Mais le problème se trouve également dans cette observation : aucun utilisateur (ou presque) ne considère sa participation sur une plate-forme ou un réseau, comme une tâche. Au contraire, nous sommes plus sur une logique de loisir et de détente pour les utilisateurs qui alimentent et créent du contenu. Pour reprendre les propos de Casilli “C’est donc un travail qui ne dit pas son nom, et qui ne se reconnaît pas en tant que tel”.
Tout travail mérite salaire ?
Pourtant, nous sommes bien dans une production de valeur, que nous nous sentons parfois dans l’obligation de fournir. Nous voulons être présents en ligne et une certaine pression existe quand nous n’y sommes pas ou peu. Sans nous en apercevoir, nous rentrons dans une mécanique, où notre production est quantifiable et productrice de valeur. Nous fournissons un travail non reconnu, et même dans certains cas, précaires. Casilli prend l’exemple du Huffington Post qui refuse de payer certains blogguers qui ont participé à son développement et par conséquent, à sa valorisation lors de son rachat par AOL.
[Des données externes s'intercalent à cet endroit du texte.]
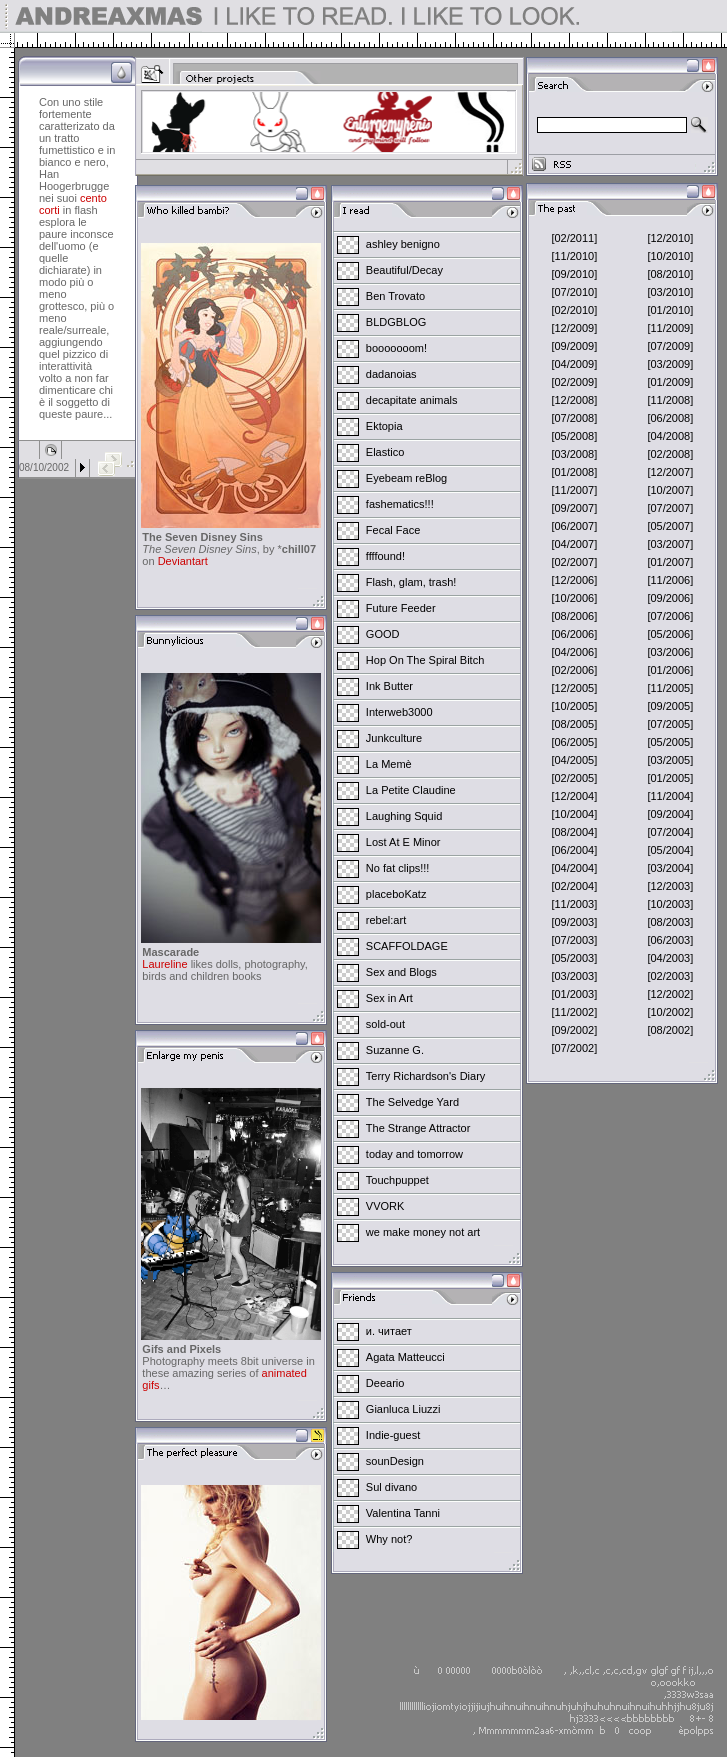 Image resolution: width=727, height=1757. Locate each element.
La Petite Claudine (411, 790)
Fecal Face (393, 530)
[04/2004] (574, 868)
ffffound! (385, 556)
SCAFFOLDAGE (407, 946)
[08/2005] (574, 724)
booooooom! (396, 348)
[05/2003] (574, 958)
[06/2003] (670, 940)
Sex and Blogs (401, 972)
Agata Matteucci (405, 1357)
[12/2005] (574, 688)
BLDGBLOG (396, 322)
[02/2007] (574, 562)
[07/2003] (574, 940)
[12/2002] (670, 994)
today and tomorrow (414, 1154)
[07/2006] (670, 616)
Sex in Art (389, 998)
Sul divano (391, 1487)
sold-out (385, 1024)
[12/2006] (574, 580)
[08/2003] (670, 922)
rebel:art (386, 920)
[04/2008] (670, 436)
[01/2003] (574, 994)
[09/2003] (574, 922)
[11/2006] (670, 580)
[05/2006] (670, 634)
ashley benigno (403, 244)
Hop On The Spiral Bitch (425, 660)
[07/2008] (574, 418)
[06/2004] (574, 850)
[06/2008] (670, 418)
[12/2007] (670, 472)
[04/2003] (670, 958)
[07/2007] (670, 508)
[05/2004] (670, 850)
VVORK (385, 1206)
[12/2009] (574, 328)
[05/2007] (670, 526)
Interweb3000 (399, 712)
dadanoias (391, 374)
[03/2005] (670, 760)
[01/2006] (670, 670)
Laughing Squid (404, 816)
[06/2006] (574, 634)
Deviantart (183, 561)
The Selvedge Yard (412, 1102)
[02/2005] (574, 778)
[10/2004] (574, 814)
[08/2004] (574, 832)
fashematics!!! (400, 504)
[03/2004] (670, 868)
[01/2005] (670, 778)
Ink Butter (389, 686)
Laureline (164, 964)
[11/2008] (670, 400)
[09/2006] (670, 598)
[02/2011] (574, 238)
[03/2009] (670, 364)
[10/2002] (670, 1012)
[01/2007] (670, 562)
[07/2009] (670, 346)
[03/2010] (670, 292)
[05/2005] (670, 742)
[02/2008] (670, 454)
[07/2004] (670, 832)
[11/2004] (670, 796)
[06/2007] (574, 526)
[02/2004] (574, 886)
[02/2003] (670, 976)
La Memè (389, 764)
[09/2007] (574, 508)
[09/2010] (574, 274)
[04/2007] (574, 544)
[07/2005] (670, 724)
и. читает (389, 1331)
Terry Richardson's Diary (425, 1076)
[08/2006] (574, 616)
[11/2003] (574, 904)
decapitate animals (412, 400)
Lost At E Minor (403, 842)
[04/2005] (574, 760)
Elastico (385, 452)
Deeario (385, 1383)
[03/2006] (670, 652)
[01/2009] (670, 382)
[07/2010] (574, 292)
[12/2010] (670, 238)
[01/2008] (574, 472)
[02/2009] (574, 382)
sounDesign (395, 1461)
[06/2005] (574, 742)
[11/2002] (574, 1012)
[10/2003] (670, 904)
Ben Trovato (395, 296)
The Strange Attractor (418, 1128)
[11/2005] (670, 688)
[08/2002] (670, 1030)
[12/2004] (574, 796)
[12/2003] (670, 886)
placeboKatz (396, 894)
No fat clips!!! (398, 868)
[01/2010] (670, 310)
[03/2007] (670, 544)
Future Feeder (401, 608)
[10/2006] (574, 598)
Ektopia (384, 426)
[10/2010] (670, 256)
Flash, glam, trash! (411, 582)
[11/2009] (670, 328)
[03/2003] (574, 976)
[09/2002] (574, 1030)
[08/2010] (670, 274)
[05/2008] (574, 436)
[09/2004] (670, 814)
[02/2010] (574, 310)
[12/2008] (574, 400)
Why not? (389, 1539)
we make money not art (423, 1232)
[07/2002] (574, 1048)
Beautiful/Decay (404, 270)
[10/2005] (574, 706)
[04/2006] (574, 652)
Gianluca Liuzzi (403, 1409)
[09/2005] (670, 706)
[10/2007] (670, 490)
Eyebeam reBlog (406, 478)
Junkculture (394, 738)
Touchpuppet (397, 1180)
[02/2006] (574, 670)
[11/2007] (574, 490)
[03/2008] (574, 454)
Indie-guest (393, 1435)
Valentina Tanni (403, 1513)
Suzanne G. (395, 1050)
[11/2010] (574, 256)
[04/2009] (574, 364)
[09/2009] (574, 346)
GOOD (383, 634) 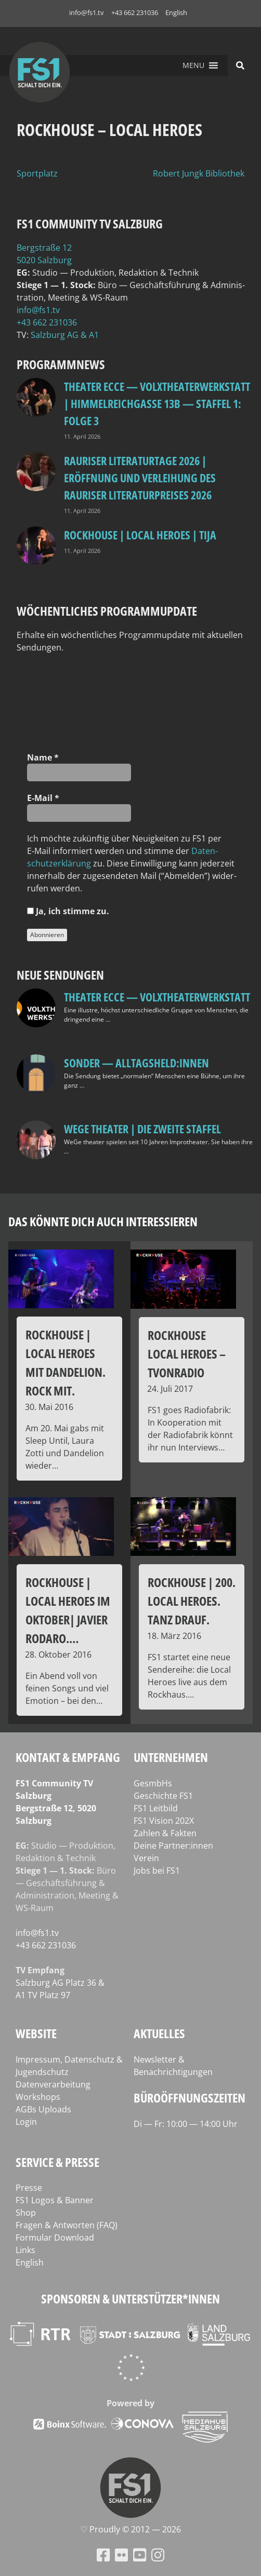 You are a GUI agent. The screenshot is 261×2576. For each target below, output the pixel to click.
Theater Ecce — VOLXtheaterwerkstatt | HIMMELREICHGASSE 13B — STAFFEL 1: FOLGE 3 (157, 403)
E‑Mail (43, 798)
Nous comprenons que les frontières sont poreuses entre le travail et le loisir. D’où les difficultés à s’insurger réellement des pratiques de ces plates-formes. En tant qu’usagers, ces activités s’inscrivent dans nos habitudes, c’est un acte banal qui pourtant, permet l’amélioration des algorithmes et le regroupement de données importantes sur les utilisateurs. Il y a bien une production de bien matériel, qui permet le ciblage publicitaire ou l’optimisation des recherches Google. Toutes ces informations fournies par les utilisateurs permettent d’effectuer du ciblage ou du traçage publicitaire et représentent une véritable mine d’or pour les plates-formes digitales.
Ce travail qui ne dit pas son nom, est-il si scandaleux qu’il n’y parait ? Sommes-nous face à une exploitation des données et du contenu des utilisateurs ? Le digital labor entraîne de nombreux questionnements dus à sa nouveauté. Nous sommes face à une forme de travail qui n’est même pas reconnue comme telle par les personnes qui produisent cet effort. Toute une réflexion sur la création de données, la manière dont elles sont exploitées et les enjeux que cela représente, va de pair avec ce nouvel air du Big Data.